Refracted seismic waves (110) and reflected seismic waves (114) may occur, for example, due to geological discontinuities (112) that may be also known as “seismic reflectors”. The geological discontinuities (112) may be, for example, planes or surfaces that mark changes in physical or chemical characteristics in a geological structure. The geological discontinuities (112) may also be boundaries between faults, fractures, or groups of fractures within a rock. The geological discontinuities (112) may delineate a hydrocarbon reservoir (104).


At the surface, refracted seismic waves (110) and reflected seismic waves (114) may be detected by seismic receivers (116). Radiated seismic waves (108) that propagate from the seismic source (106) directly to the seismic receivers (116), known as direct seismic waves (122), are also detected by the seismic receivers (116).


In some embodiments, a seismic source (106) may be positioned at a location denoted (xs, ys), where x and y represent orthogonal axes on the earth's surface above the subsurface region of interest (102). The seismic receivers (116) may be positioned at a plurality of seismic receiver locations denoted (xr, yr), with the distance between each receiver and the source being termed “the source-receiver offset”, or simply “the offset”. Thus, the direct seismic waves (122), refracted seismic waves (110), and reflected seismic waves (114) generated by a single activation of the seismic source (106) may be represented in the axes (xs, ys, xr, yr, t). The t-axis indicates the recording time between the activation of the seismic acquisition system (100) and the sample time at which the seismic wave is detected by the seismic receivers (116).


Seismic processing may reduce five-dimensional seismic data produced by a seismic acquisition system (100) to three-dimensional (x,y,t) seismic data by, for example, correcting the recorded time for the time of travel from the seismic source (106) to the seismic receiver (116) and summing (“stacking”) samples over two horizontal space dimensions. Stacking of samples over a predetermined time interval may be performed as desired, for example, to reduce noise and improve the quality of the signals.


Seismic data may also refer to data acquired at different time intervals, such as, for example, in cases where seismic surveys are repeated after a period of weeks, months, or years, to obtain time-lapse data. Seismic data may also be pre-processed or partially-processed data, e.g., arranged as “common shot gathers” (CSG), i.e., sorting waveforms as acquired by different receivers and having a single source location. The type of seismic data is not intended as limiting, and any other suitable seismic data is intended to fall within the scope of the present disclosure.



FIG. 2 shows examples of seismic data (202) produced by a seismic acquisition system (100) in accordance with one or more embodiments. An example of a CSG (204) illustrates direct seismic waves (122), refracted seismic waves (110), and reflected seismic waves (114) generated by a single activation of the seismic source (106) and recorded by a several seismic receivers (116) arranged in a line on the surface of the earth. Each seismic receiver (116) may record a time-series representing the amplitude of ground-motion at a sequence of discrete times. This time-series may be denoted or otherwise referred to as a “waveform”.

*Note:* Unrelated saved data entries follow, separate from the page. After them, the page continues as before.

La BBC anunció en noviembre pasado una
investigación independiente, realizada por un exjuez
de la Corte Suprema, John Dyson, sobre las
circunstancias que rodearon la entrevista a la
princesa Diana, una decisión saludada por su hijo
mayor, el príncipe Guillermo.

In the CSG (204) shown in FIG. 2 the vertical axis represents the time scale (206) and the horizontal axis represents the offset (208). In some embodiments, direct seismic waves (122), refracted seismic waves (110), and reflected seismic waves (114) may be identified in the CSG (204) by their arrival times, i.e., the times at which they are first detected by the seismic receivers (116). The location of a particular type of wave in seismic data (202) acquired in time and space, such as in CSG (204), may be termed as an “arrival” or as an “event”.


The CSG (204) illustrates how the arrivals are detected at later times by the seismic receivers (116) that are farther from the seismic source (106). In some embodiments, arrivals of direct seismic waves (122) in the CSG (204) may be characterized by a straight line, while arrivals of reflected seismic waves (114) may present a hyperbolic shape, as seen in FIG. 2. Refracted seismic waves (110) may be characterized by arrivals in the form of almost a straight line.

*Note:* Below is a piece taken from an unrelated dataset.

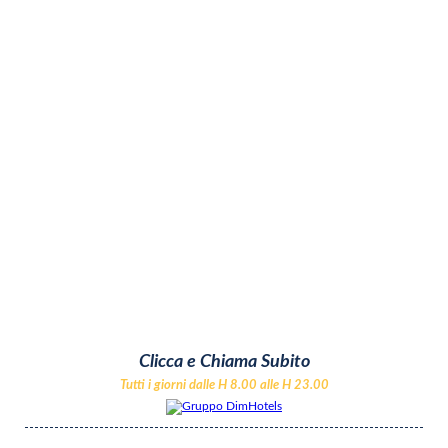
Clicca e Chiama Subito
Tutti i giorni dalle H 8.00 alle H 23.00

In one or more embodiments, seismic data (202) acquired by a seismic acquisition system (100) may be arranged in a plurality of CSGs (210) to create a 3D seismic dataset. Alternatively, the seismic data may be represented as a “seismic volume” (212) consisting of a plurality of time-space waveforms with a time axis (214), a first spatial dimension (216), and a second spatial dimension (218), where the first spatial dimension (216) and second spatial dimension (218) are orthogonal and span the Earth's surface above the subsurface region of interest (102).

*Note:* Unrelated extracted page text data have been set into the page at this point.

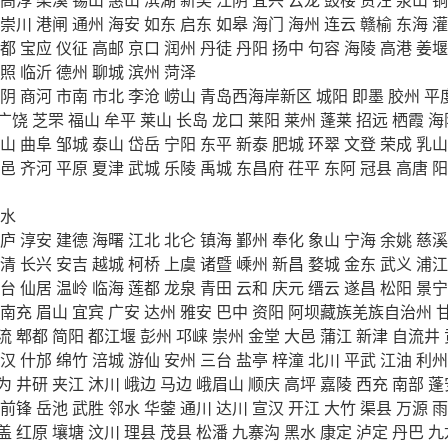
崇川
港闸
通州
海安
如东
启东
如皋
海门
海州
连云
赣榆
东海
灌
都
宝应
仪征
高邮
京口
润州
丹徒
丹阳
扬中
句容
海陵
高港
姜堰
照
临沂
德州
聊城
滨州
菏泽
阴
商河
市南
市北
李沧
崂山
青岛西海岸新区
城阳
即墨
胶州
平
广饶
芝罘
福山
牟平
莱山
长岛
龙口
莱阳
莱州
蓬莱
招远
栖霞
海
山
曲阜
邹城
泰山
岱岳
宁阳
东平
新泰
肥城
环翠
文登
荣成
乳山
邑
齐河
平原
夏津
武城
乐陵
禹城
东昌府
茌平
东阿
冠县
高唐
阳
水
庐
淳安
建德
海曙
江北
北仑
镇海
鄞州
奉化
象山
宁海
余姚
慈溪
清
长兴
安吉
越城
柯桥
上虞
诸暨
嵊州
新昌
婺城
金东
武义
浦江
台
仙居
温岭
临海
莲都
龙泉
青田
云和
庆元
缙云
遂昌
松阳
景宁
南充
眉山
宜宾
广安
达州
雅安
巴中
资阳
阿坝藏族羌族自治州
流
郫都
简阳
都江堰
彭州
邛崃
崇州
金堂
大邑
蒲江
新津
自流井
汉
什邡
绵竹
涪城
游仙
安州
三台
盐亭
梓潼
北川
平武
江油
利州
为
井研
夹江
沐川
峨边
马边
峨眉山
顺庆
高坪
嘉陵
西充
南部
蓬
前锋
岳池
武胜
邻水
华蓥
通川
达川
宣汉
开江
大竹
渠县
万源
雨
盖
红原
壤塘
汶川
理县
茂县
松潘
九寨沟
黑水
康定
泸定
丹巴
九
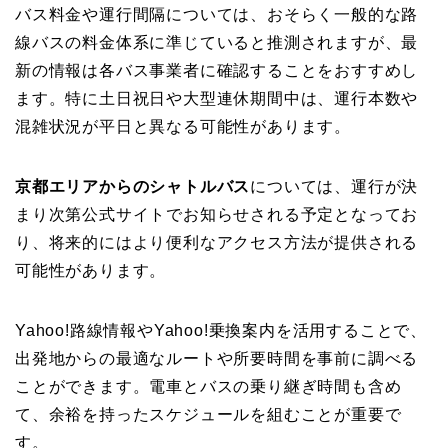
バス料金や運行間隔については、おそらく一般的な路
線バスの料金体系に準じていると推測されますが、最
新の情報は各バス事業者に確認することをおすすめし
ます。特に土日祝日や大型連休期間中は、運行本数や
混雑状況が平日と異なる可能性があります。
京都エリアからのシャトルバス
については、運行が決
まり次第公式サイトでお知らせされる予定となってお
り、将来的にはより便利なアクセス方法が提供される
可能性があります。
Yahoo!路線情報やYahoo!乗換案内を活用することで、
出発地からの最適なルートや所要時間を事前に調べる
ことができます。電車とバスの乗り継ぎ時間も含め
て、余裕を持ったスケジュールを組むことが重要で
す。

Seismic data (202) may be processed by a seismic processor (220) to generate a seismic velocity model (219) of the subterranean region of interest (102). A seismic velocity model (219) is a representation of seismic velocity at a plurality of locations within a subterranean region of interest (102). Seismic velocity is the speed at which a seismic wave, that may be a pressure-wave or a shear-wave, travel through a medium. Pressures waves are often referred to as “primary-waves” or “P-waves”. Shear waves are often referred to a “secondary waves” or “S-waves”. Seismic velocities in a seismic velocity model (219) may vary in vertical depth, in one or more horizontal directions, or both. Layers of rock are created from different materials or created under varying conditions. Each layer of rock may have different physical properties from neighboring layers and these different physical properties may include seismic velocity.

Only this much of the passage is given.